Publicado postumamente, em 2010, tal como a novela A Curva de Uma Vida (1938), chega-nos por via do trabalho da equipa responsável pelo tratamento do espólio de Vergílio Ferreira, liderada por Helder Godinho. Para os estudiosos do autor a sua publicação tornou-se particularmente significativa por constituir uma espécie de preâmbulo à transição que Mudança assinalava no percurso literário de Vergílio Ferreira, ao abordar, sob o signo da consciência infeliz hegeliana, a dialéctica entre o compromisso activo na transformação do mundo, no domínio sócio-político, e uma propensão de foro existencial, que aqui começam a dialogar de modo mais evidente.

No momento em que se descobriam nele o rumor das interrogações fundamentais que o tornariam num caso excepcional no contexto da literatura portuguesa, o seu primeiro “romance de ideias” está impregnado de um trágico interior, segundo o qual o indivíduo descobre a impossibilidade de conciliação das suas aspirações e vocações contraditórias: «é talvez pelo menos duplo todo o homem normal». Desde logo, tal duplicidade interior resulta da impossibilidade de concretizar o ideal por via de um limitante excesso de realidade: «como a realidade era um exclusivo de Sancho, os Quixotes ficavam no caminho, sovados e desiludidos.»

Editor / Quetzal

Preço / 15,50€

A mencionada contradição interior em que o indivíduo se acha mergulhado é aqui representada através da irresoluta contradição entre a propensão intelectual e a vocação combatente do ser humano, através do diálogo permanente entre Sérgio, alheado intelectual sem voluntário comprometimento político ou social, e Flávio, herdeiro do espírito militante do seu pai entretanto desaparecido. É de uma dialéctica entre ambos os planos que dificilmente se sintetiza que trata este romance, sobre a “aprendizagem” do imaginário interrogante e dilemático do ser humano. Perante o seu próprio mistério e o absurdo do seu destino, ele descobre em si a interrogação existencial que o transforma no sofredor, em sucessivos momentos históricos (Sequência foi o primeiro título atribuído pelo autor a este romance) de uma consciência infeliz.

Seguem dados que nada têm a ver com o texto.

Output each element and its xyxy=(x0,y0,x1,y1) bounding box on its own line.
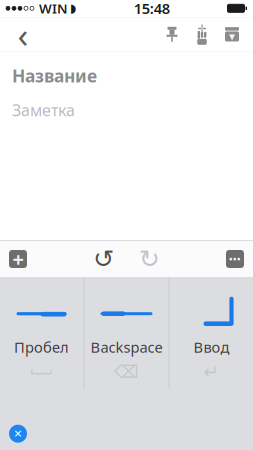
staticText: ↵ xyxy=(204,361,220,382)
staticText: 15:48 xyxy=(134,0,170,18)
button[interactable]: More xyxy=(226,250,244,268)
staticText: Название xyxy=(12,64,97,87)
button[interactable]: Gesture input xyxy=(187,17,217,51)
button[interactable]: Redo xyxy=(136,246,164,272)
button[interactable]: Пробел xyxy=(0,278,84,390)
staticText: Заметка xyxy=(12,99,75,120)
staticText: ◗ xyxy=(70,2,76,15)
button[interactable]: Archive xyxy=(217,17,247,51)
staticText: Ввод xyxy=(194,337,230,357)
button[interactable]: Pin xyxy=(157,17,187,51)
button[interactable]: Back xyxy=(6,17,40,51)
staticText: ⌫ xyxy=(114,362,139,382)
staticText: ••• xyxy=(229,253,241,265)
button[interactable]: Ввод xyxy=(170,278,253,390)
button[interactable]: Add xyxy=(9,250,27,268)
button[interactable]: Undo xyxy=(90,246,118,272)
staticText: ✕ xyxy=(14,428,22,440)
staticText: WIN xyxy=(39,0,68,17)
button[interactable]: Close xyxy=(9,425,27,443)
staticText: Пробел xyxy=(14,337,69,357)
staticText: Backspace xyxy=(90,337,162,357)
staticText: ▾ xyxy=(229,30,235,43)
staticText: ‹ xyxy=(18,11,28,57)
staticText: ✛ xyxy=(198,23,206,35)
staticText: ↻ xyxy=(139,245,160,273)
button[interactable]: Backspace xyxy=(84,278,168,390)
staticText: ↺ xyxy=(93,245,114,273)
staticText: + xyxy=(12,246,24,272)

Assim despojado dos critérios da verdade ou da salvação, resta ao indivíduo aqueloutros da justiça e da dignidade, ou seja da perseguição, pela camusiana revolta, de um ideal da sua injusta finitude. Através de uma «visão total e resistente do mundo», ele persegue a sobrevivência, ainda, dos «sentimentos nobres do homem, (…), o milagre da «aventura», ideal do moderno quixotismo. (…) o esforço de uma dignificação humana», porque sobra ainda «um meio de lutar – até ao fim -, com os restos de dignidade que nem a morte vence, porque a justiça não morre». É, portanto, necessário fazer com que a morte seja uma injustiça. E é esse obsessivo chamamento dos limites aqui anunciado que faz de Promessa um excelente pretexto para a redescoberta da obra de um dos mais importantes escritores do século XX português.